With the regard to the payoffs shown in Tables I and II, they are merely estimates of the likely success, ease of operation, damage or loss to the enemy, or some other measure of the military desirability of an attack in each of the possible surf categories. They are at best partly subjective, and at worst completely so, yet this fact does not seriously impair their usefulness. Any operation ultimately will be based on someone’s subjective evaluation of the merit of the operation. Even the desirability of winning a war in the first place is a subjective emotion, since there are no equations describing the disadvantage of being conquered by a foreign power. To the extent that a commander can describe numerically his estimate of the various possibilities in the payoffs, the computed expectations can serve as an over-all estimate of the situation, and hence are meaningful to him.

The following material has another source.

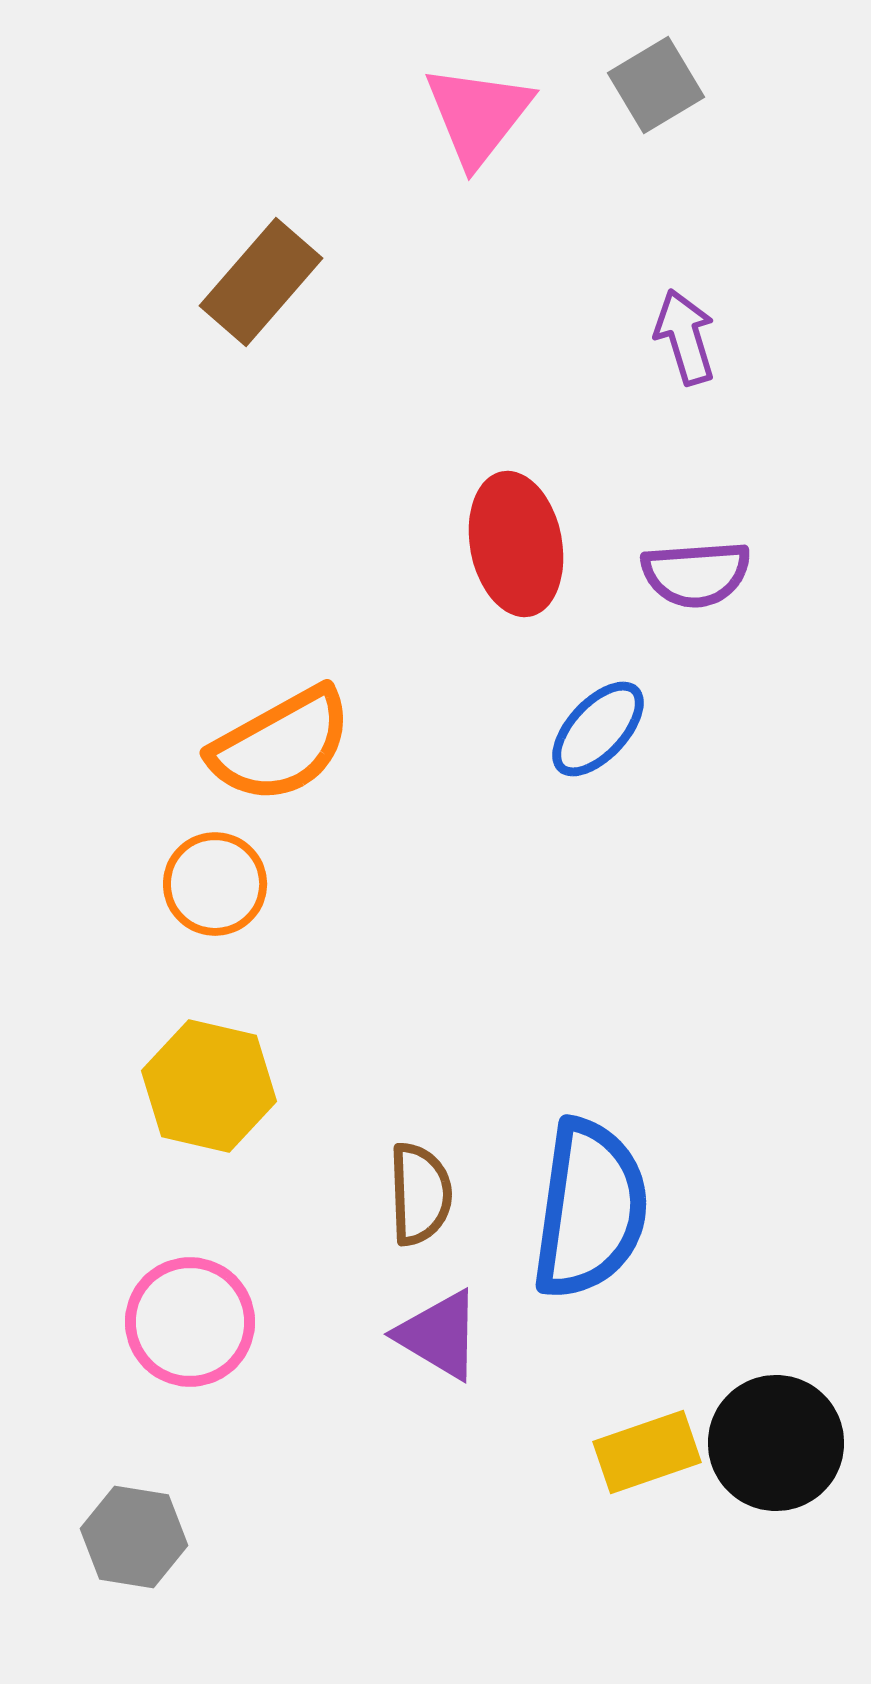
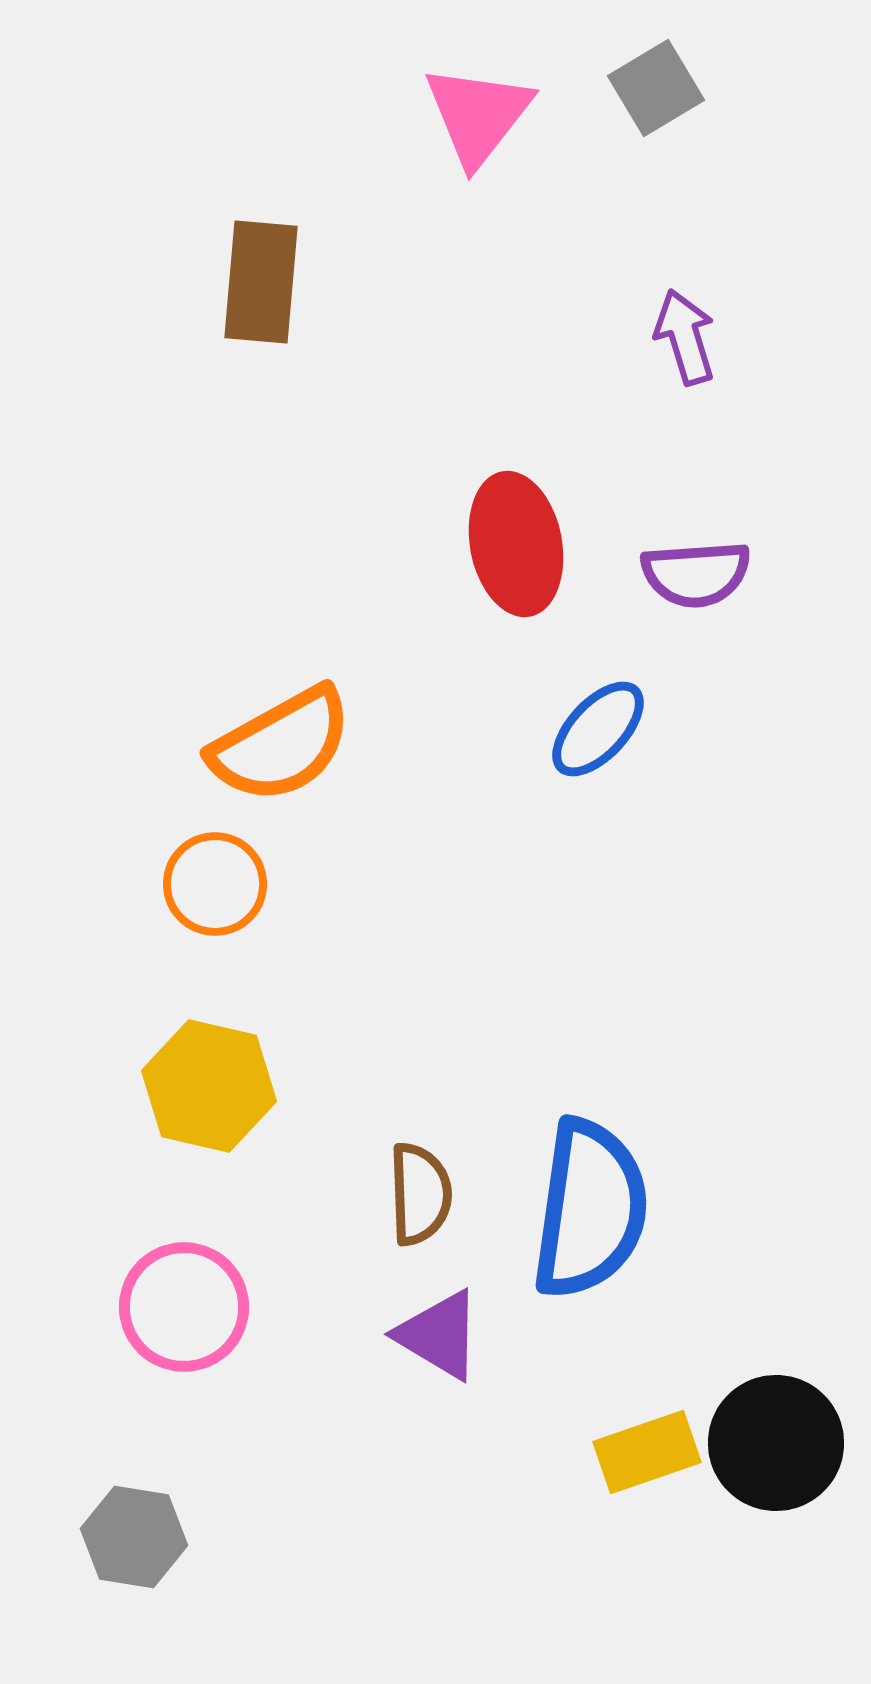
gray square: moved 3 px down
brown rectangle: rotated 36 degrees counterclockwise
pink circle: moved 6 px left, 15 px up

Completely accurate categorical forecasts —forecasts that are correct 100 per cent of the time—are not now possible, nor is there any prospect of their becoming so in the foreseeable future. Although a categorical forecast may be esthetically satisfying, the fact remains that it is hardly useful and may even be dangerous when a forecast is needed in arriving at a decision. When a meteorologist offers his commander a probability forecast, he is not trying to hedge or “weasel out” of committing himself. He is committing himself. The ability to make an accurate probability forecast can be obtained only by adequate climatic or statistical studies, some of which may require weeks or even months to conduct. No commander should expect a weather officer to produce meaningful probability forecasts until the latter has had an opportunity for developing a system by which to produce such forecasts. Reliable probability forecasts are possible, nonetheless, and it is through their generation and use that naval commanders will realize the full benefit and usefulness of meteorological information.